La Chine alimente la faiblesse des rendements

le 13/08/2015 L'AGEFI Quotidien / Edition de 7H

Le pays avait déjà commencé à se délester de ses réserves en dollars face aux sorties de capitaux.

devise chinoise, yuan
(Photo Bloomberg.)

La fixation par la banque populaire de Chine (PBOC) du taux de change du renminbi contre dollar (CNY) à des niveaux plus faibles de 1,9% et 1,6% sur les deux dernières séances a entraîné une vague de retour vers les actifs sûrs. Le rendement des Treasuries américains à 10 ans a ainsi chuté de 20 points de base en deux jours pour revenir à un niveau de 2,04%, et de 12 pb à 0,62% sur la partie 2 ans. Les investisseurs, craignant une exportation des tensions déflationnistes déjà vives dans les pays développés, ont repoussé leur prévision du premier resserrement monétaire de la Fed au-delà du mois prochain.

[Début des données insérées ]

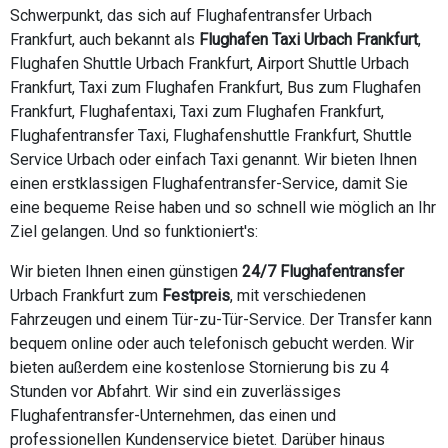
Schwerpunkt, das sich auf Flughafentransfer Urbach
Frankfurt, auch bekannt als
Flughafen Taxi Urbach Frankfurt
,
Flughafen Shuttle Urbach Frankfurt, Airport Shuttle Urbach
Frankfurt, Taxi zum Flughafen Frankfurt, Bus zum Flughafen
Frankfurt, Flughafentaxi, Taxi zum Flughafen Frankfurt,
Flughafentransfer Taxi, Flughafenshuttle Frankfurt, Shuttle
Service Urbach oder einfach Taxi genannt. Wir bieten Ihnen
einen erstklassigen Flughafentransfer-Service, damit Sie
eine bequeme Reise haben und so schnell wie möglich an Ihr
Ziel gelangen. Und so funktioniert's:
Wir bieten Ihnen einen günstigen
24/7 Flughafentransfer
Urbach Frankfurt zum
Festpreis
, mit verschiedenen
Fahrzeugen und einem Tür-zu-Tür-Service. Der Transfer kann
bequem online oder auch telefonisch gebucht werden. Wir
bieten außerdem eine kostenlose Stornierung bis zu 4
Stunden vor Abfahrt. Wir sind ein zuverlässiges
Flughafentransfer-Unternehmen, das einen und
professionellen Kundenservice bietet. Darüber hinaus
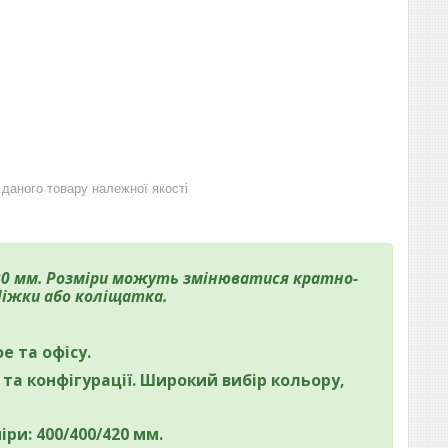
даного товару належної якості
20 мм. Розміри можуть змінюватися кратно-
Ніжки або коліщатка.
е та офісу.
та конфігурації. Широкий вибір кольору,
іри: 400/400/420 мм.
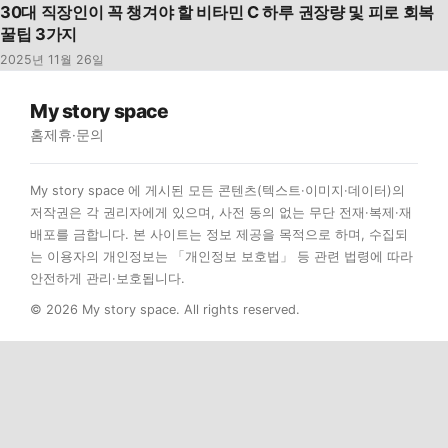
30대 직장인이 꼭 챙겨야 할 비타민 C 하루 권장량 및 피로 회복
꿀팁 3가지
2025년 11월 26일
My story space
홈
제휴·문의
My story space 에 게시된 모든 콘텐츠(텍스트·이미지·데이터)의
저작권은 각 권리자에게 있으며, 사전 동의 없는 무단 전재·복제·재
배포를 금합니다. 본 사이트는 정보 제공을 목적으로 하며, 수집되
는 이용자의 개인정보는 「개인정보 보호법」 등 관련 법령에 따라
안전하게 관리·보호됩니다.
© 2026 My story space. All rights reserved.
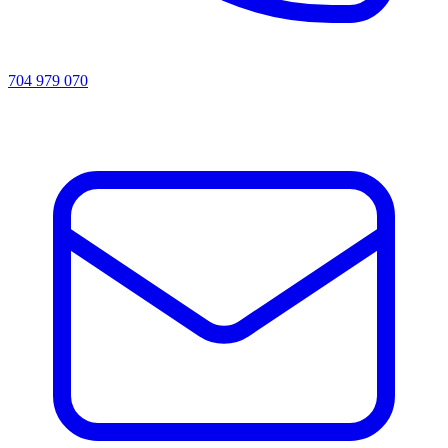
704 979 070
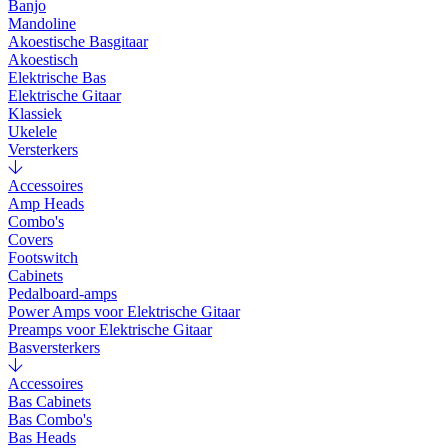
Banjo
Mandoline
Akoestische Basgitaar
Akoestisch
Elektrische Bas
Elektrische Gitaar
Klassiek
Ukelele
Versterkers
Accessoires
Amp Heads
Combo's
Covers
Footswitch
Cabinets
Pedalboard-amps
Power Amps voor Elektrische Gitaar
Preamps voor Elektrische Gitaar
Basversterkers
Accessoires
Bas Cabinets
Bas Combo's
Bas Heads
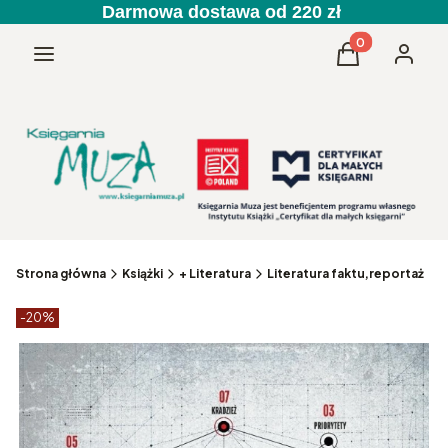
Darmowa dostawa od 220 zł
Produkty w kos
Menu
Koszyk
Zaloguj 
Strona główna
Książki
+ Literatura
Literatura faktu,reportaż
Etykiety produktu
zniżki
-20%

Avant la dévaluation du yuan de cette semaine, la Chine s’est déjà délestée de 300 milliards de dollars de réserves depuis son point haut de près de 4.000 milliards atteint mi-2014. Ces ventes ont notamment servi à financer les sorties de capitaux hors du pays qui se sont accélérées depuis le début de l’année, ainsi qu’à soutenir l’ancien niveau du taux de change.

Sur ce montant, Nomura estime que le pays détient toujours 1.500 milliards de Treasuries américains et aurait commencé à ne pas réinvestir les coupons des titres arrivant à maturité.

En outre, la Chine n’est pas le seul pays à avoir réduit ses réserves en dollars, le Japon ayant cédé près de 10 milliards de dollars de Treasuries à long terme sur le seul mois de juin, soit le montant mensuel le plus important depuis deux ans.

«Ceci a le même effet général qu’une réduction volontaire du bilan de la Fed et, ceteris paribus, suggère un rythme de resserrement monétaire plus lent. Une dépréciation progressive du yuan devrait accroître la pression sur le prix des importations aux Etats-Unis, qui aurait le même effet. En d’autres termes, que la Chine continue de vendre ses Treasuries pour défendre un certain niveau de taux de change du yuan ou qu’elle le laisse se déprécier, les hausses de taux aux Etats-Unis seront progressives», estime Barclays. Les contrats euro-dollar ont décalé de 5 pb sur l’échéance octobre 2015 et n’anticipent plus une hausse des taux en septembre qu’avec une probabilité de 40%. La baisse atteint néanmoins 12 et 17 pb sur les contrats décembre 2016 et 2017.

«La Fed devrait quand même commencer à relever ses taux en septembre, tout en constatant que la décision de la PBOC a fait reculer la probabilité avec la hausse des inquiétudes au sein des membres du FOMC concernant les perspectives de croissance et d’inflation aux Etats-Unis», estime Barclays. D’autant que, paradoxalement, la baisse des taux américains s’est accompagnée d’une baisse du dollar. L’indice DXY contre les principales devises a reculé de 1% depuis l’annonce choc de la PBOC, avec une hausse de l’euro de 2,3%. «Ces derniers temps, l’euro a eu tendance à s’apprécier avec la baisse des devises asiatiques, la différence entre taux américains et européens profitant également à la monnaie unique en période de baisse», explique Citigroup.

En zone euro, le rendement du Bund allemand à 10 ans s’est détendu de 12 pb depuis mardi à 0,6%, mais avec peu de réaction sur la partie 2 ans, protégée par le maintien du programme de rachats d’obligations publiques de la BCE au moins jusqu’en septembre 2016. Cette détente avait néanmoins précédé l’annonce de la Chine, et atteint 36 pb sur le Bund depuis mi-juin, et respectivement 48 pb, 61 pb et 87 pb pour les rendements espagnols, italiens et portugais à 10 ans. Les spreads entre taux allemands et périphériques ont ainsi reculé de 12 pb pour l’Espagne, de 25 pb pour l’Italie et de 50 pb pour le Portugal sur la période.